‘Go Hard to Go Fast – New Age Sprint Training’
Source: HIITscience
Hosts: Dr. Martin Buchheit & Paul Larsen
Guest: Professor Jean Benoit Morin
This video, titled “Go Hard to Go Fast – New Age Sprint Training,” features a deep-dive conversation between hosts Dr. Martin Buchheit and Paul Laursen with Prof. Dr. JB Morin, a leading expert in sprint mechanics. The discussion bridges the gap between complex biomechanical theory and practical application in elite sports like football (soccer) and rugby.
Addressing Criticisms of Force-Velocity (FV) Profiling
Morin addresses recent academic pushback against FV profiling. He clarifies that many critics confuse the concept (the physics of force and velocity) with the method (field-based computations versus laboratory force plates) [09:02].
- Scales of Measurement: He emphasizes that the “microscopic” force-velocity relationship of an isolated muscle is different from the “macroscopic” system output of a whole athlete sprinting, but both are valid within their respective contexts [10:22].
- Field Methods: While force plates are the gold standard, Morin defends validated field computations (like the Samozino method) as essential for practitioners who lack expensive lab equipment [12:08].
Horizontal vs. Vertical Force Production
A key takeaway is the distinction between vertical force (used to support body weight) and horizontal force (which drives forward acceleration) [13:33].
- Orientation of Force: Morin notes that some athletes are “monsters” in the gym (high vertical force/1RM squat) but fail to translate that strength into horizontal sprinting speed because they cannot orient their force effectively [17:47].
- Assessment: To truly profile an athlete, coaches should look at both vertical capabilities (e.g., jump squat or half-squat) and horizontal sprint data to find the “weak link” [19:14].
Heavy Resisted Sprint Training
The speakers discuss the evolution of using very heavy loads (sleds or the 1080 Sprint machine) to develop maximal horizontal force [40:44].
- Specific Strength: Morin argues that if you want to develop the “force” end of the spectrum, you must use loads heavy enough to keep the athlete at low velocities (e.g., below 3 m/s), treating the sprint more like a resistance exercise than a traditional run [41:40].
- Injury Prevention: Interestingly, Morin highlights that resisted sprinting is often safer for the hamstrings than unresisted sprinting because it involves less “velocity stretch” and peak strain, making it a valuable tool during congested schedules or rehab [50:34].

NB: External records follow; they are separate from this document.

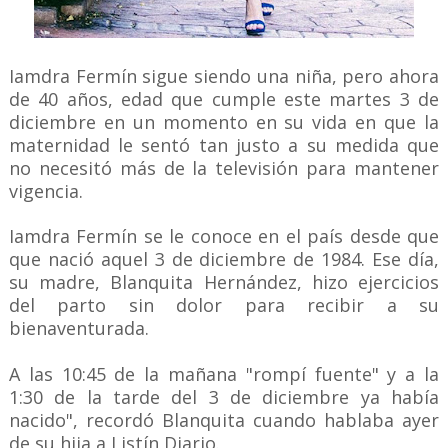
Iamdra Fermín sigue siendo una niña, pero ahora
de 40 años, edad que cumple este martes 3 de
diciembre en un momento en su vida en que la
maternidad le sentó tan justo a su medida que
no necesitó más de la televisión para mantener
vigencia.
Iamdra Fermín se le conoce en el país desde que
que nació aquel 3 de diciembre de 1984. Ese día,
su madre, Blanquita Hernández, hizo ejercicios
del parto sin dolor para recibir a su
bienaventurada.
A las 10:45 de la mañana "rompí fuente" y a la
1:30 de la tarde del 3 de diciembre ya había
nacido", recordó Blanquita cuando hablaba ayer
de su hija a Listín Diario.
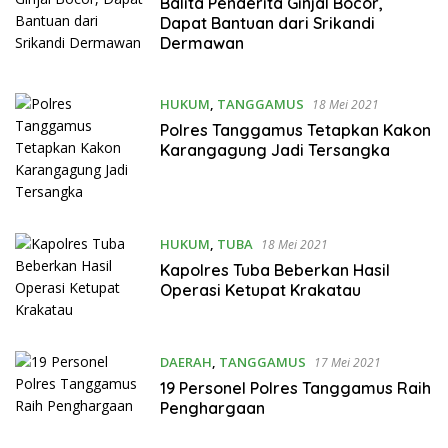
Balita Penderita Ginjal Bocor,
Dapat Bantuan dari Srikandi
Dermawan
HUKUM
,
TANGGAMUS
18 Mei 2021
Polres Tanggamus Tetapkan Kakon
Karangagung Jadi Tersangka
HUKUM
,
TUBA
18 Mei 2021
Kapolres Tuba Beberkan Hasil
Operasi Ketupat Krakatau
DAERAH
,
TANGGAMUS
17 Mei 2021
19 Personel Polres Tanggamus Raih
Penghargaan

In-Situ Monitoring: Acceleration-Speed (AS) Profiles
The final segment explores “invisible monitoring”—using GPS data from matches and training to build a composite profile of an athlete’s acceleration capabilities across all running speeds [54:17].
- The Concept: By plotting every acceleration event against the velocity at which it occurred, coaches can see the “true” limits of a player’s locomotive engine [56:48].
- Limitations: Buchheit raises concerns that these profiles are heavily influenced by “training content.” If a coach doesn’t design drills that allow for maximal sprints, the profile might look poor even if the athlete is fit [59:51]. Morin agrees, suggesting it be used as a descriptor of the training stimulus rather than just a fitness test [01:03:22].
Summary Table: Practical Implications
| Topic | Practical Recommendation |
| Gym vs. Pitch | Don’t assume a big squat equals a fast start; check horizontal force orientation [17:47]. |
| Resisted Sprints | Use heavy loads (reducing speed to ~3 m/s) to target maximal force [44:36]. |
| Hamstring Health | Use resisted sprints as a high-force, lower-strain stimulus during busy periods [50:42]. |
| Monitoring | Use GPS AS profiles to understand the specific locomotive demands of your drills [01:03:29]. |
Note: This summary was generated with the assistance of Gemini based on the original article, with the aim of translating the research into practical insights for coaches and practitioners.